Paolo Virzi’s bittersweet comedy “Kisses and Hugs” sticks close to the setting, tone and ensemble structure of his 1997 hit and Venice Grand Jury Prize-winner “Ovosodo” (Hard-Boiled Eggs), and again benefits from the freshness and spontaneity of a mainly inexperienced cast. While the new pic is less consistent and slower to engage, its emotional rewards arguably are richer; key fest exposure could help lever this warm-hearted film into select arthouses.
Set in and around Tuscan industrial town Livorno during the Christmas season, the story hinges on the collision between two unfortunate destinies. On one side is a trio of former factory workers led by Renato (Massimo Gambacciani).
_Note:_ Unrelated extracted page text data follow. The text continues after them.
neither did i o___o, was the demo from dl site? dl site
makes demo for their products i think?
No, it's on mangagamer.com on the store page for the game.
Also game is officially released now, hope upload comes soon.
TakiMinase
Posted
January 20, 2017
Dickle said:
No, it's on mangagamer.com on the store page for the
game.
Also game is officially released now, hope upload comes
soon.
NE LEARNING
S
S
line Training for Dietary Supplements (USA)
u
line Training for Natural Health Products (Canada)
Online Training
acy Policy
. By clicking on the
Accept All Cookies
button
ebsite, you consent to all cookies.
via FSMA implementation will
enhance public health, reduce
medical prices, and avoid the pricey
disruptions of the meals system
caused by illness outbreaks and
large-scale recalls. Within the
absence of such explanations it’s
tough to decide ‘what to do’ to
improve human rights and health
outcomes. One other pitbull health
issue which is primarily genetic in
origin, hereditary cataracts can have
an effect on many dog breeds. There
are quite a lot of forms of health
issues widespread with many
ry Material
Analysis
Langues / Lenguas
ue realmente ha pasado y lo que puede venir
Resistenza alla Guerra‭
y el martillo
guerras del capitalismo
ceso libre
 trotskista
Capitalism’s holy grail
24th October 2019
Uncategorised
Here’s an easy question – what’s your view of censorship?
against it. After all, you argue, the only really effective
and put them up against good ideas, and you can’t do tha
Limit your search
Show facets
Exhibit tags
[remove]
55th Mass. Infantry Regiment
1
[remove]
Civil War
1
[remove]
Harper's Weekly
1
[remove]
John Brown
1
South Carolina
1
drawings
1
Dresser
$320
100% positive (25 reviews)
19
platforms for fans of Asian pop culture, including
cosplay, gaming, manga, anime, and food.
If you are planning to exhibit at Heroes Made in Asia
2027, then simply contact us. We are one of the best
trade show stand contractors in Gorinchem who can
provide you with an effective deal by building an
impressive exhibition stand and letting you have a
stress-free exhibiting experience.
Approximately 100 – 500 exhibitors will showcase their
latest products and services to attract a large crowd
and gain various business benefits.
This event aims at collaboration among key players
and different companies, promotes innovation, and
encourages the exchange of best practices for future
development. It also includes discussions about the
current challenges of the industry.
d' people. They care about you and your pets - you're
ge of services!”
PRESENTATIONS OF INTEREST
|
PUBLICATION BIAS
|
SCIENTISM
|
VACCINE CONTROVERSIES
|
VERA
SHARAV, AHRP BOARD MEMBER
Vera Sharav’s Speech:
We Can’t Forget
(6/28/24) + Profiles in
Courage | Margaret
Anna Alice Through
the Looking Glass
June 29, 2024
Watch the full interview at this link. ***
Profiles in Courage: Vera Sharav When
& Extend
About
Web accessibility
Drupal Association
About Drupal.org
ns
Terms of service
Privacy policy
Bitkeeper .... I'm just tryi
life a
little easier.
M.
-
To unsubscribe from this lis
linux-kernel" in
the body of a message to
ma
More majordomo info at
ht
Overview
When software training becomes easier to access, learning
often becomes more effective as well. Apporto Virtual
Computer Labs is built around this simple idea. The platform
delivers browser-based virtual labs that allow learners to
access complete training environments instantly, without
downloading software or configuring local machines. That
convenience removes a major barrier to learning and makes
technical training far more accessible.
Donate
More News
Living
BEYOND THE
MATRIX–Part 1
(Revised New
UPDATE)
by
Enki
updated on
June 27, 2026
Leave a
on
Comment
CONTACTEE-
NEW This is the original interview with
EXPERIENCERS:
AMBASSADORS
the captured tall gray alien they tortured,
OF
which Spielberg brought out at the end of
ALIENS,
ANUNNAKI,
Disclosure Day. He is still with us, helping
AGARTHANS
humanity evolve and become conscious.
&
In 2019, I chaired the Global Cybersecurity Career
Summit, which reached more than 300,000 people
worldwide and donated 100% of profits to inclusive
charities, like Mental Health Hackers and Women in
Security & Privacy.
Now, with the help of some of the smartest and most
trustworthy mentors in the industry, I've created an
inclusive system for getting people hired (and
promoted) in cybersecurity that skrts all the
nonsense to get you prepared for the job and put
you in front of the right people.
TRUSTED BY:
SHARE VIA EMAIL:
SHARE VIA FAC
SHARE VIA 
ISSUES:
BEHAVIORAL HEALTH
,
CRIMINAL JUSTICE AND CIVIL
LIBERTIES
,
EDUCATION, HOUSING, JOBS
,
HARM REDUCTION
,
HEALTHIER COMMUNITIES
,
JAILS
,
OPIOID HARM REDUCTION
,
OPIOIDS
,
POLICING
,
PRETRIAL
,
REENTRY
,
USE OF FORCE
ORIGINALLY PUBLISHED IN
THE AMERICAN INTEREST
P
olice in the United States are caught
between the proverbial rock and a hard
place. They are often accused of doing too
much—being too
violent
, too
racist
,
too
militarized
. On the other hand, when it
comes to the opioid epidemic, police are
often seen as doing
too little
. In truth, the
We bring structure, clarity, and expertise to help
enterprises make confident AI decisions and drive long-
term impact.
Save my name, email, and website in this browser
Victims of retrenchment, they borrow money to set up an ostrich farm outside of town, betting on an improbable boom in the market for ostrich meat.
On the other side is impassioned restaurateur Mario (Francesco Paolantoni), whose business and marriage have gone bust, driving him to attempt suicide.
Desperate to secure state financing to bolster their floundering ostrich business, Renato sees his sister’s romantic attachment to a regional government councilor — also named Mario — as the key. He invests everything in food, wine and gifts for a lavish Christmas get-together at which the councilor is expected, but due to a mix-up at the train station, Renato takes home the wrong Mario. Doped-up on sleeping pills and exhaust fumes, Mario the restaurateur is unable to correct the mistake.
The setting-up of the prolonged misunderstanding that throws desolate Mario into the warm embrace of the sprawling family is a little belabored. But once the mechanisms are in place, Virzi and regular co-scripter Francesco Bruni’s story takes wing, steadily acquiring unexpected reserves of tenderness and charm as Mario responds to the clan’s kindness and then resourcefully steps in to lift distraught Renato’s spirits when the misunderstanding is revealed.
Especially notable are Gambacciani as Renato and Isabella Cecchi as his secretary — a plumply pretty, clueless country girl who’s been waiting in vain for her boss to leave his wife for her. The touching, timid development of an attraction between her and Mario is beautifully orchestrated. One of only two seasoned actors in the cast, TV comic Paolantoni makes a strong impression in his first film role.
The rustic colors of the old farmhouse and muddy countryside are smoothly shot in widescreen by d.p. Alessandro Pesci. Jacopo Quadri’s agile editing also is an asset, as is the jaunty, Gypsy-esque music of Snaporaz, a Livorno band whose members appear in the film.